> **TO DO**
From the records below, return every line containing the word "NAZAR".

[Extracted page text data]
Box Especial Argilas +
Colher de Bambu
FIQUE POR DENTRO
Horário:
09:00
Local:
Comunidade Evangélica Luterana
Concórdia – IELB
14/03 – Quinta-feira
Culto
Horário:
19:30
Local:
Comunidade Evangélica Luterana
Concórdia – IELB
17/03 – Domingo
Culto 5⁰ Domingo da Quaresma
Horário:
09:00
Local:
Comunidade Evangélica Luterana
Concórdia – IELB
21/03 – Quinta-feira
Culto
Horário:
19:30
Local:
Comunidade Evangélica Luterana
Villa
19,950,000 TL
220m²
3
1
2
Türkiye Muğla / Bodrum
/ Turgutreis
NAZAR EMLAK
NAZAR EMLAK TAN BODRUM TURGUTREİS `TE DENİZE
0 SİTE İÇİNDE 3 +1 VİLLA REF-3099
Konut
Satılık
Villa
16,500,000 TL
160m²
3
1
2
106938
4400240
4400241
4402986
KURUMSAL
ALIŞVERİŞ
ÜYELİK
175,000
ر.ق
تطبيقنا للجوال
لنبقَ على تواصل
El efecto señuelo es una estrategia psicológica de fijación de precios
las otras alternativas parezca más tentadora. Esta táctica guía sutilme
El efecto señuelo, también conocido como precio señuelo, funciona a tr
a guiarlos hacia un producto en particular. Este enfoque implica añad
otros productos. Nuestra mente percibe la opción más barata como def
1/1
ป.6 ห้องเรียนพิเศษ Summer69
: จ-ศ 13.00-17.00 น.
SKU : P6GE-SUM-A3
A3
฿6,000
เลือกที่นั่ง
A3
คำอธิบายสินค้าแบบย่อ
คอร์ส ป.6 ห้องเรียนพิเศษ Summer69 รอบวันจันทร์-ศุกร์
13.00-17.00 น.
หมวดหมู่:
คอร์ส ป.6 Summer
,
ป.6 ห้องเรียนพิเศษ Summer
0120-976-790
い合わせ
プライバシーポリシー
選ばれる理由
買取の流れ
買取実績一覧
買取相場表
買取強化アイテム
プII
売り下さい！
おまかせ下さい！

==

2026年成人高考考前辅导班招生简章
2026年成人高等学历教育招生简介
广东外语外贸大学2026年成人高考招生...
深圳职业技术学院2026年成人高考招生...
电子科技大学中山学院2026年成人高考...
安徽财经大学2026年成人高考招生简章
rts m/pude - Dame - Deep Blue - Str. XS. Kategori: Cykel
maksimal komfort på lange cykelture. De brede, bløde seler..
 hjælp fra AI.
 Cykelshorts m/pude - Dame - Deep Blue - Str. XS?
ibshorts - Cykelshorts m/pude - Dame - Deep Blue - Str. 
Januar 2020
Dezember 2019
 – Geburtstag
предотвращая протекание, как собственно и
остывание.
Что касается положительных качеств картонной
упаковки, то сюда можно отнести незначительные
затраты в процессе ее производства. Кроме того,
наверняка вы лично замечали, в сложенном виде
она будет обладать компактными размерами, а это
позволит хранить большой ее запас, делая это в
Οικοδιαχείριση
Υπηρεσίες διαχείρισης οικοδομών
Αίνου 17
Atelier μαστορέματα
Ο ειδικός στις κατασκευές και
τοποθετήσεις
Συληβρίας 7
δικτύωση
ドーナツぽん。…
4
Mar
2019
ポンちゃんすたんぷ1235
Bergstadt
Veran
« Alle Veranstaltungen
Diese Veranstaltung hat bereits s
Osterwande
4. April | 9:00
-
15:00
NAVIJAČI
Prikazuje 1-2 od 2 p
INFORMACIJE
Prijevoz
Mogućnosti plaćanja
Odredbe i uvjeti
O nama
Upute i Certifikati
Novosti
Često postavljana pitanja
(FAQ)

> **EXERCISE RESPONSE**
NAZAR EMLAK
NAZAR EMLAK TAN BODRUM TURGUTREİS `TE DENİZE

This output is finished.